На следующий день, я чувствовала себя мамашей на прогулке с дитем. Нет, тем ребенком был естественно не Дюша. Дитятей был Лёня, с совершенно детской непосредственностью, интересующийся всем и вся, что видит. Я старательно прятала лицо, поглубже надевая капюшон, на нас уже подозрительно косились. С утра я сбегала на квартиру к сестре вместе с Дюшой, пока кошак спал. Все-таки оставлять ребенка с чудищем не хотелось. Там мы быстро подобрали ему одежду в соответствии с апрельской погодой. Так что теперь Лёня щеголял в своих сапогах, черных джинсах, толстом темно — синем свитере и ветровке. Вот и топал рядом с вполне приличными нами: мной и Дюшой, этот метр восемьдесят пять с взглядом маньяка. Интерес он проявлял ко всему, честное слово, думала, что при виде машины у него случится инфаркт, но Дюша взял на себя объяснения и втолковал Лёне принцип действия автомобиля. И что думаете, проблем стало меньше? Как бы ни так. Сначала он заартачился на входе в автобус. Еле запихали, ну не пешком же шесть остановок до бабушкиного дома идти? А как на нас пассажиры смотрели вместе с кондуктором!
— А он у вас чего? Больной что-ли? — пробасила кондукторша.

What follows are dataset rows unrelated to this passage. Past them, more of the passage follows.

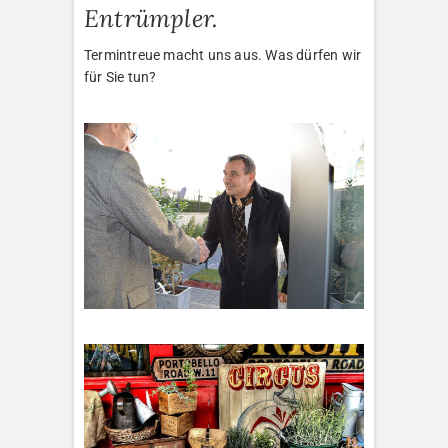
Entrümpler.
Termintreue macht uns aus. Was dürfen wir
für Sie tun?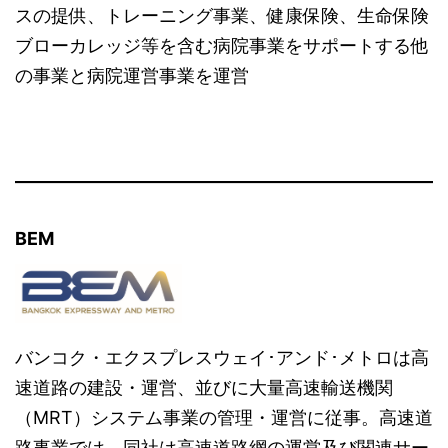
スの提供、トレーニング事業、健康保険、生命保険
ブローカレッジ等を含む病院事業をサポートする他
の事業と病院運営事業を運営
BEM
バンコク・エクスプレスウェイ･アンド･メトロは高
速道路の建設・運営、並びに大量高速輸送機関
（MRT）システム事業の管理・運営に従事。高速道
路事業では、同社は高速道路網の運営及び関連サー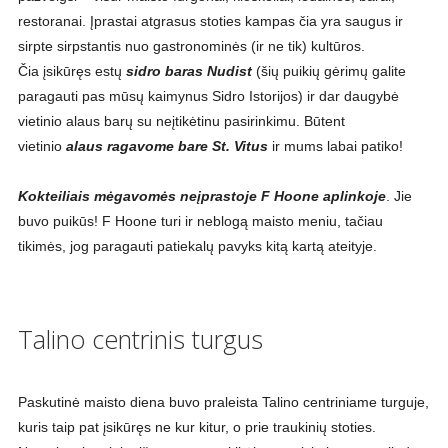
restoranai. Įprastai atgrasus stoties kampas čia yra saugus ir
sirpte sirpstantis nuo gastronominės (ir ne tik) kultūros.
Čia įsikūręs estų
sidro baras Nudist
(šių puikių gėrimų galite
paragauti pas mūsų kaimynus Sidro Istorijos) ir dar daugybė
vietinio alaus barų su neįtikėtinu pasirinkimu. Būtent
vietinio
alaus ragavome bare
St. Vitus
ir mums labai patiko!
Kokteiliais mėgavomės neįprastoje F Hoone aplinkoje
. Jie
buvo puikūs! F Hoone turi ir neblogą maisto meniu, tačiau
tikimės, jog paragauti patiekalų pavyks kitą kartą ateityje.
Talino centrinis turgus
Paskutinė maisto diena buvo praleista Talino centriniame turguje,
kuris taip pat įsikūręs ne kur kitur, o prie traukinių stoties.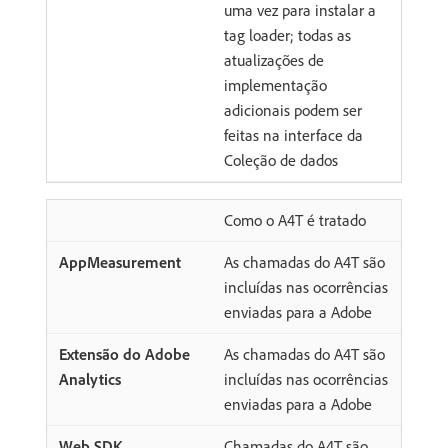
uma vez para instalar a
tag loader; todas as
atualizações de
implementação
adicionais podem ser
feitas na interface da
Coleção de dados
Como o A4T é tratado
As chamadas do A4T são
incluídas nas ocorrências
enviadas para a Adobe
As chamadas do A4T são
incluídas nas ocorrências
enviadas para a Adobe
Chamadas do A4T são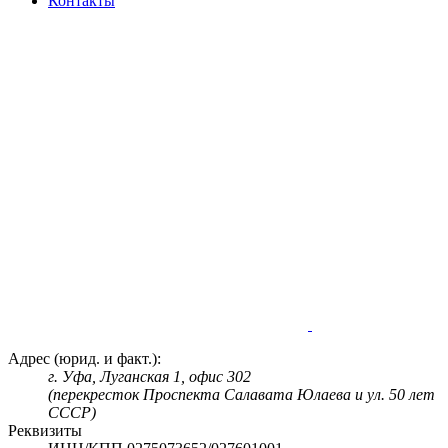
Контакты
Адрес (юрид. и факт.):
г. Уфа, Луганская 1, офис 302
(перекресток Проспекта Салавата Юлаева и ул. 50 лет
СССР)
Реквизиты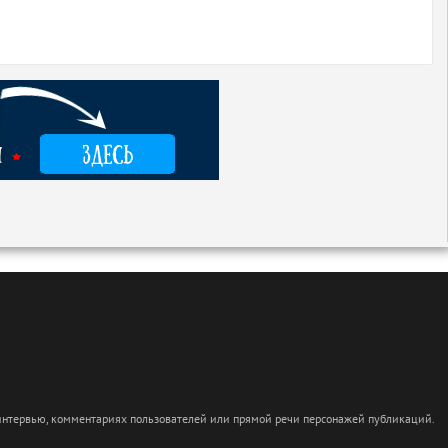
 интервью, комментариях пользователей или прямой речи персонажей публикаций.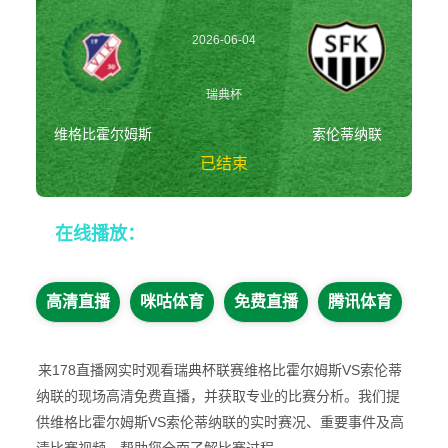
2026-06-04
01:00:00
瑞典杯
维格比霍尔姆斯
索伦蒂纳联
已结束
维格比霍尔姆斯vs
在线播放：
索伦蒂纳联 瑞典
杯
高清直播
咪咕体育
免费直播
腾讯体育
来178直播网实时观看瑞典杯联赛维格比霍尔姆斯VS索伦蒂
纳联的现场高清免费直播，并获取专业的比赛分析。我们提
供维格比霍尔姆斯VS索伦蒂纳联的实时赛况、重要事件及高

— О, да вы понимаете, он иностранец, приехал к нам лечить редкую болезнь, которая вызывает страх буквально перед всем, — короче я завралась. Вещала я еще минут десять и еще бы продолжала, если бы не Дюша который дернул меня за руку. Только я во вкус вошла; оказывается, для счастья мне все это время не хватало аудитории, столь внимательно, буквально ловя каждое слово, слушающих, еще бы понедельник, одиннадцать, полупустой автобус и пассажиры сплошь бабушки. Недовольно глянула на Дюшу, что такое, последнее время мне и так не везет, так и тут покайфовать не дают. Дюша повел глазами на Лёню. Мда, кто же знал, что эту скотину укачивает. Как я это поняла? Нежно зеленый цвет лица, прикрытые глаза, нервно сжатые в кулаки руки и нервно дергающийся кадык. Жалостливо поплакалась кассирше, что вот бедного даже обычная поездка до дрожи в коленях доводит, страшно ему постоянно. Ой, чувствую, когда Лёня в себя придет он мне еще это вранье припомнит. А вот кондукторша прониклась, с иностранца денег не взяла, так что мы сэкономили.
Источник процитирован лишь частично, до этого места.